ハンク・アーロンがキング牧師に言われた一言|長谷川晶一
文・長谷川晶一(ノンフィクションライター)
新刊『詰むや、詰まざるや 森・西武vs野村・ヤクルトの2年間』、好評発売中。ノンフィクションライター・スポーツを中心にノンフィクション作品を執筆。主な著書に『プロ野球12球団ファンクラブ全部に10年間入会してみた!』(集英社)、『幸運な男 伊藤智仁 悲運のエースの幸福な人生』(インプレス)など多数。
@HasegawSh
ハンク・アーロン——。
昭和50年代の野球少年なら、誰もがその名を知っていた。アーロン氏の保持していた当時の世界記録である通算755本塁打を「世界の王」こと、王貞治がいつ抜くのか? クラス中がそんな話題に揺れていたのは1977年のことだった。
そして、夏休み明け直後の9月3日、王さんはついに756号を達成した。幼心に嬉しかったし、しばらくの間、クラスはこの話題で持ちきりだった。このとき、「いかに王さんの記録がすごいのか」をマスコミはくり返し報じていた。しかし、子どもながらに小さな懸念があったのも事実だった。それはアメリカ大リーグと日本プロ野球のレベルの差である。小学生であっても、「日本よりアメリカの方がはるかにレベルが高い」ということは薄々気づいていた。日本の球場が狭いということも知っていた。

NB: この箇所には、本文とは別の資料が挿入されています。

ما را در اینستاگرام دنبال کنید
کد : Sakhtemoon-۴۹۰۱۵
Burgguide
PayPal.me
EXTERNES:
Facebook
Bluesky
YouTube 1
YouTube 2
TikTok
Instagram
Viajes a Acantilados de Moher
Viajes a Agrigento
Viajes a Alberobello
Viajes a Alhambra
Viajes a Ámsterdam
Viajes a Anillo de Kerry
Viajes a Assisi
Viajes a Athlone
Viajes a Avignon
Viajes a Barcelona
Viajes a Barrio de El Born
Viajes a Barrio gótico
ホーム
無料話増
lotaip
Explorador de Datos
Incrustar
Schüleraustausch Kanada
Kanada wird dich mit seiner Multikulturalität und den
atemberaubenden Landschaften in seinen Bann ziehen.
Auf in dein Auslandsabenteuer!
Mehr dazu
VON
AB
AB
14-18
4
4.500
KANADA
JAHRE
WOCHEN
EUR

はたして、王さんの756号と、アーロン氏の755号を同列に比較してもいいのだろうか? 当時、小学生だった僕も、そんな心配を抱いていた。しかし、そんな不安はすぐに一掃された。当のアーロン氏が「ミスター王の記録を心から祝福したい」と爽やかに発言していたからだ。それ以来、僕ら小学生も「アーロンファン」となった。

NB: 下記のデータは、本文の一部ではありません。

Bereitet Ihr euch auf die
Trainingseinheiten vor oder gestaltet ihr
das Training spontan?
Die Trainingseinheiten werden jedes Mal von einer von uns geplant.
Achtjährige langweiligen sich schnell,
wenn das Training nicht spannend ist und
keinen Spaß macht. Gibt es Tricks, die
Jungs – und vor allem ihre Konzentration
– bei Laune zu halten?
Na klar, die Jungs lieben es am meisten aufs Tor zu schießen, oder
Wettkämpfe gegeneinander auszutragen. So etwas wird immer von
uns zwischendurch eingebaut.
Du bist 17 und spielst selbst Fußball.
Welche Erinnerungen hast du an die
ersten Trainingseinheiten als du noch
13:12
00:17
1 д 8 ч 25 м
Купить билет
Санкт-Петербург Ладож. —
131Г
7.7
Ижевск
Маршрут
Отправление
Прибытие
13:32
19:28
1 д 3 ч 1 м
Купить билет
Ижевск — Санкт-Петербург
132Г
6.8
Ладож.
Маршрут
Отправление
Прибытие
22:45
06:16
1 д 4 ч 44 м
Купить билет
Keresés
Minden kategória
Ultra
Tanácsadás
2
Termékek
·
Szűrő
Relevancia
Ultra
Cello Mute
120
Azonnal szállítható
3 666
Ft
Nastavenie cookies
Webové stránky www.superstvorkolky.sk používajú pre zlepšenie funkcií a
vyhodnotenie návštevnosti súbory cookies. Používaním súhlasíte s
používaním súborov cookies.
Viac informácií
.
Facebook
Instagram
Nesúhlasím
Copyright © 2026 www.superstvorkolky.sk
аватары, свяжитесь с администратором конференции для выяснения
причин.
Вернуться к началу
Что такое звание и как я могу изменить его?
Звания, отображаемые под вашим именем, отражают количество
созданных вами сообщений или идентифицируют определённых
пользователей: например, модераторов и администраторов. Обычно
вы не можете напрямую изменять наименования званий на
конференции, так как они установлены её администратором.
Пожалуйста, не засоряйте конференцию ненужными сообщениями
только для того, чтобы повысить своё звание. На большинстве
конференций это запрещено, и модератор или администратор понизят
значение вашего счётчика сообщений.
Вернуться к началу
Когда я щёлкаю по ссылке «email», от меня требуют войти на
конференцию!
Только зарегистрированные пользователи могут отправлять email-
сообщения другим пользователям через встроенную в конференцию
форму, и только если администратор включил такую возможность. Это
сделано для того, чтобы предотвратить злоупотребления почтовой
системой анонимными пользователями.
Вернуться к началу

今年の1月22日(日本時間23日)、アーロン氏が逝去された。一報を聞いた瞬間、みんなで王さんの世界記録に興奮していた、あの日の教室の様子が一瞬にしてよみがえった。
その後、アーロン氏にまつわる数々の報道がなされた。それらの記事を丹念に読んだ中で、強く印象に残ったのが「『黒人には無理』と言われて“本塁打王”になったハンク・アーロンがキング牧師に言われた一言とは?【追悼】」という『Number Web』の記事だった。